Par ce flot tiède et bleu, plus pur que la rosée,

La terre se couvrit d’indescriptibles fleurs,

Étranges de parfums, de formes, de couleurs :

Cela fut triomphal comme un dais qu’on éploie,

Un dais fait de brocart, de lumière et de soie,

Émanant des senteurs aux baisers accalmants

Comme il en doit passer dans les paradis blancs...

Tout devint aussi clair qu’une aurore qui brille

Aux regards du vieillard et de la jeune fille.

« Bon Père, voyez donc ! d’où vient la floraison

Qui s’épand ce matin sur notre humble maison ?
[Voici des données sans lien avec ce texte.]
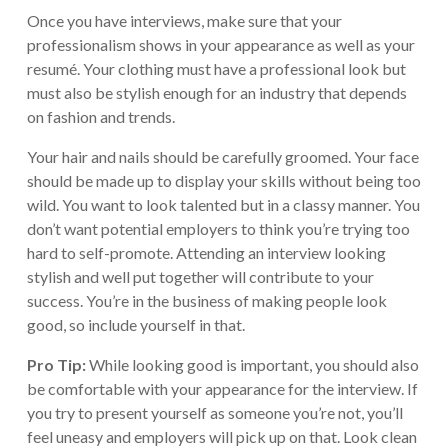
Once you have interviews, make sure that your
professionalism shows in your appearance as well as your
resumé. Your clothing must have a professional look but
must also be stylish enough for an industry that depends
on fashion and trends.
Your hair and nails should be carefully groomed. Your face
should be made up to display your skills without being too
wild. You want to look talented but in a classy manner. You
don’t want potential employers to think you’re trying too
hard to self-promote. Attending an interview looking
stylish and well put together will contribute to your
success. You’re in the business of making people look
good, so include yourself in that.
Pro Tip:
While looking good is important, you should also
be comfortable with your appearance for the interview. If
you try to present yourself as someone you’re not, you’ll
feel uneasy and employers will pick up on that. Look clean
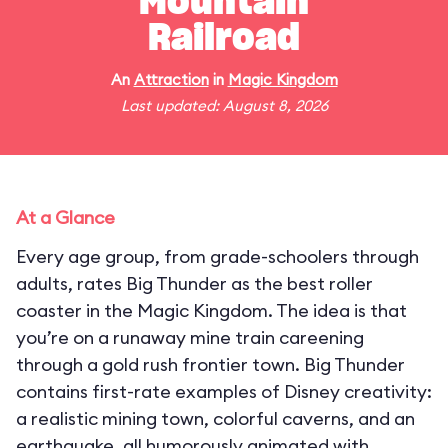
Mountain
Railroad
An
Attraction
in
Magic Kingdom
Last updated: August 8, 2026
At a Glance
Every age group, from grade-schoolers through
adults, rates Big Thunder as the best roller
coaster in the Magic Kingdom. The idea is that
you’re on a runaway mine train careening
through a gold rush frontier town. Big Thunder
contains first-rate examples of Disney creativity:
a realistic mining town, colorful caverns, and an
earthquake, all humorously animated with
Ô mes lis ! ô mes lis ! mes tulipes écloses !

Mes narcisses ouverts ! mes œillets et mes roses ! »

Elle en cueillait toujours, il en poussait encor :

Des ruches en travail, roulait un ruisseau d’or !

… Et dans l’hymne éclatant de toutes ces merveilles,

Dans un nimbe ajouré, vibrant d’ailes d’abeilles,

Un grand rappel de vie enveloppa l’enfant.

Le vieillard étonné la regardait, tremblant,

Constatant le miracle et ne pouvant y croire,

Puis il frémit... Là-bas, dans sa robe d’ivoire,

Jésus reparaissait, marchant ses pas divins...

Alors l’aïeul comprit... et joignit les deux mains.

 

 

 

Marc DUPUY, 1908.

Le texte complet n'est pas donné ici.